[BRIEF] What is needed is an exact retyping of each entry, pictures excluded.

** DATA SUPPLIED follows **

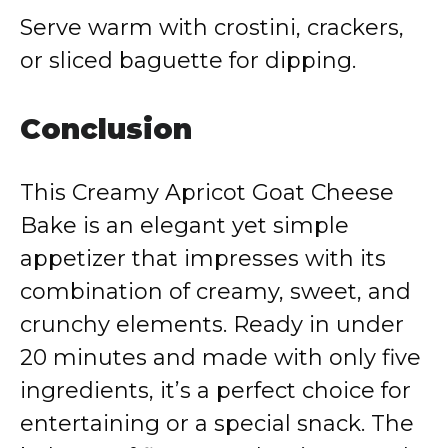
Serve warm with crostini, crackers,
or sliced baguette for dipping.
Conclusion
This Creamy Apricot Goat Cheese
Bake is an elegant yet simple
appetizer that impresses with its
combination of creamy, sweet, and
crunchy elements. Ready in under
20 minutes and made with only five
ingredients, it’s a perfect choice for
entertaining or a special snack. The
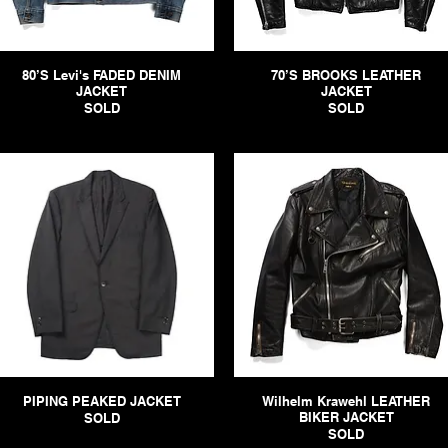
80’S Levi's FADED DENIM
70’S BROOKS LEATHER
JACKET
JACKET
SOLD
SOLD
PIPING PEAKED JACKET
Wilhelm Krawehl LEATHER
BIKER JACKET
SOLD
SOLD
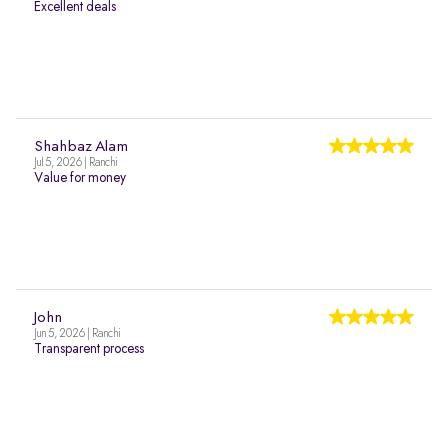
Excellent deals
Shahbaz Alam
Jul 5, 2026 | Ranchi
Value for money
John
Jun 5, 2026 | Ranchi
Transparent process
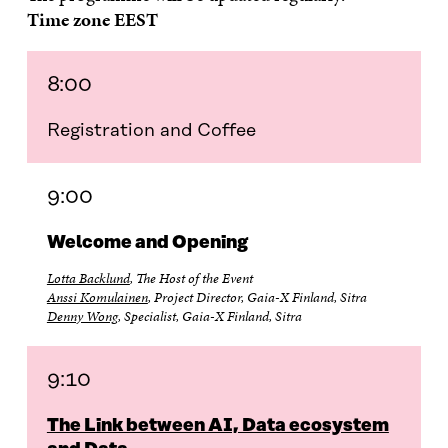
Time zone EEST
8:00
Registration and Coffee
9:00
Welcome and Opening
Lotta Backlund
, The Host of the Event
Anssi Komulainen
, Project Director, Gaia-X Finland, Sitra
Denny Wong
, Specialist, Gaia-X Finland, Sitra
9:10
The Link between AI, Data ecosystem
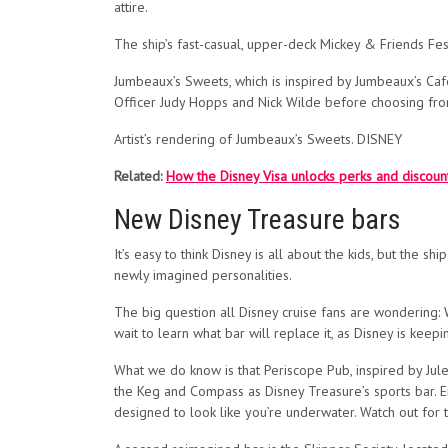
attire.
The ship’s fast-casual, upper-deck Mickey & Friends Fes
Jumbeaux’s Sweets, which is inspired by Jumbeaux’s Cafe
Officer Judy Hopps and Nick Wilde before choosing from
Artist’s rendering of Jumbeaux’s Sweets. DISNEY
Related:
How the Disney Visa unlocks perks and discoun
New Disney Treasure bars
It’s easy to think Disney is all about the kids, but the s
newly imagined personalities.
The big question all Disney cruise fans are wondering: 
wait to learn what bar will replace it, as Disney is keep
What we do know is that Periscope Pub, inspired by Jul
the Keg and Compass as Disney Treasure’s sports bar. En
designed to look like you’re underwater. Watch out for 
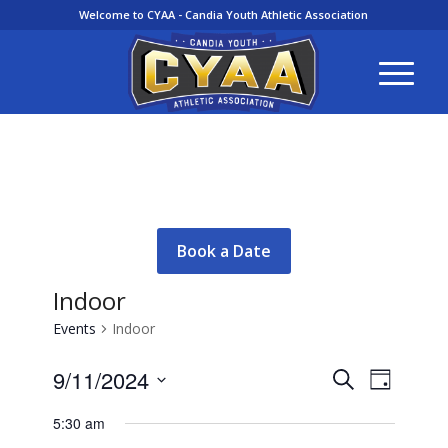
Welcome to CYAA - Candia Youth Athletic Association
Book a Date
Indoor
Events
Indoor
Events
Event
9/11/2024
Search
Day
Views
Search
Select
Navigati
5:30 am
and
date.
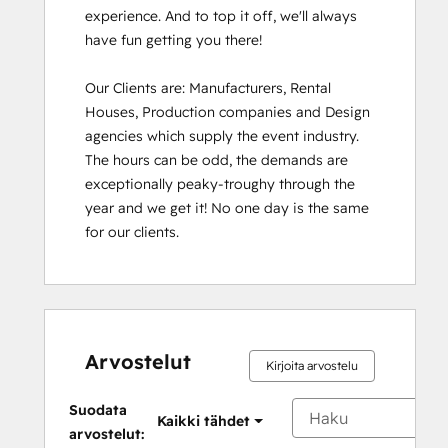
experience. And to top it off, we'll always 
have fun getting you there!

Our Clients are: Manufacturers, Rental 
Houses, Production companies and Design 
agencies which supply the event industry. 
The hours can be odd, the demands are 
exceptionally peaky-troughy through the 
year and we get it! No one day is the same 
for our clients.
Arvostelut
Kirjoita arvostelu
Suodata
Kaikki tähdet
arvostelut:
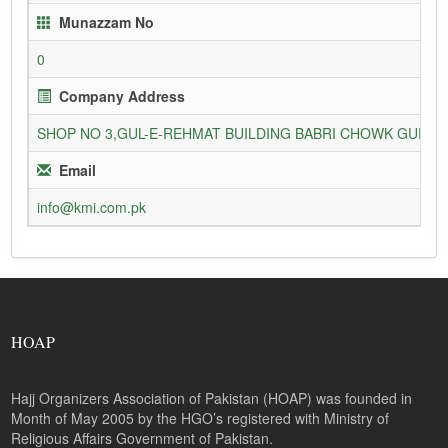
Munazzam No
0
Company Address
SHOP NO 3,GUL-E-REHMAT BUILDING BABRI CHOWK GURU
Email
info@kmi.com.pk
HOAP
Hajj Organizers Association of Pakistan (HOAP) was founded in
Month of May 2005 by the HGO’s registered with Ministry of
Religious Affairs Government of Pakistan.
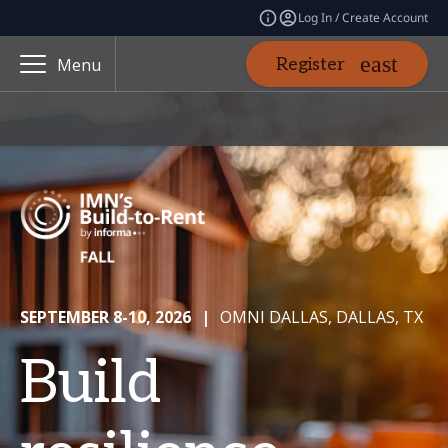
Log In / Create Account
Register
Menu
SEPTEMBER 8-10, 2026
|
OMNI DALLAS, DALLAS, TX
Build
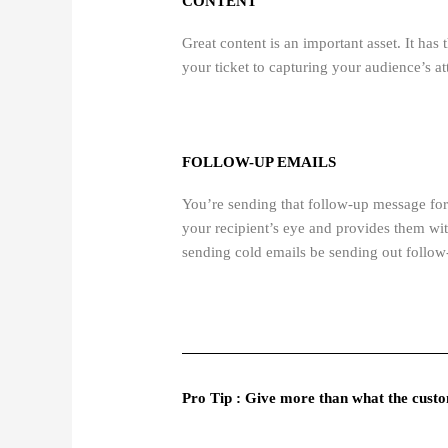
CONTENT
Great content is an important asset. It has
your ticket to capturing your audience’s at
FOLLOW-UP EMAILS
You’re sending that follow-up message for 
your recipient’s eye and provides them wi
sending cold emails be sending out follow-
Pro Tip : Give more than what the custom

** End of DATA SUPPLIED **

[COMPLETED EXERCISE]
Serve warm with crostini, crackers,
or sliced baguette for dipping.
Conclusion
This Creamy Apricot Goat Cheese
Bake is an elegant yet simple
appetizer that impresses with its
combination of creamy, sweet, and
crunchy elements. Ready in under
20 minutes and made with only five
ingredients, it’s a perfect choice for
entertaining or a special snack. The
80’S Levi's FADED DENIM
70’S BROOKS LEATHER
JACKET
JACKET
SOLD
SOLD
PIPING PEAKED JACKET
Wilhelm Krawehl LEATHER
BIKER JACKET
SOLD
SOLD
Excellent deals
Shahbaz Alam
Jul 5, 2026 | Ranchi
Value for money
John
Jun 5, 2026 | Ranchi
Transparent process
Time zone EEST
8:00
Registration and Coffee
9:00
Welcome and Opening
Lotta Backlund
, The Host of the Event
Anssi Komulainen
, Project Director, Gaia-X Finland, Sitra
Denny Wong
, Specialist, Gaia-X Finland, Sitra
9:10
The Link between AI, Data ecosystem
attire.
The ship’s fast-casual, upper-deck Mickey & Friends Fes
Jumbeaux’s Sweets, which is inspired by Jumbeaux’s Cafe
Officer Judy Hopps and Nick Wilde before choosing from
Artist’s rendering of Jumbeaux’s Sweets. DISNEY
Related:
How the Disney Visa unlocks perks and discoun
New Disney Treasure bars
It’s easy to think Disney is all about the kids, but the s
newly imagined personalities.
The big question all Disney cruise fans are wondering: 
wait to learn what bar will replace it, as Disney is keep
What we do know is that Periscope Pub, inspired by Jul
the Keg and Compass as Disney Treasure’s sports bar. En
designed to look like you’re underwater. Watch out for 
Welcome to CYAA - Candia Youth Athletic Association
Book a Date
Indoor
Events
Indoor
Events
Event
9/11/2024
Search
Day
Views
Search
Select
Navigati
5:30 am
and
date.
experience. And to top it off, we'll always 
have fun getting you there!

Our Clients are: Manufacturers, Rental 
Houses, Production companies and Design 
agencies which supply the event industry. 
The hours can be odd, the demands are 
exceptionally peaky-troughy through the 
year and we get it! No one day is the same 
for our clients.
Arvostelut
Kirjoita arvostelu
Suodata
Kaikki tähdet
arvostelut:
Munazzam No
0
Company Address
SHOP NO 3,GUL-E-REHMAT BUILDING BABRI CHOWK GURU
Email
info@kmi.com.pk
HOAP
Hajj Organizers Association of Pakistan (HOAP) was founded in
Month of May 2005 by the HGO’s registered with Ministry of
Religious Affairs Government of Pakistan.
Log In / Create Account
Register
Menu
SEPTEMBER 8-10, 2026
|
OMNI DALLAS, DALLAS, TX
Build
CONTENT
Great content is an important asset. It has
your ticket to capturing your audience’s at
FOLLOW-UP EMAILS
You’re sending that follow-up message for 
your recipient’s eye and provides them wi
sending cold emails be sending out follow-
Pro Tip : Give more than what the custom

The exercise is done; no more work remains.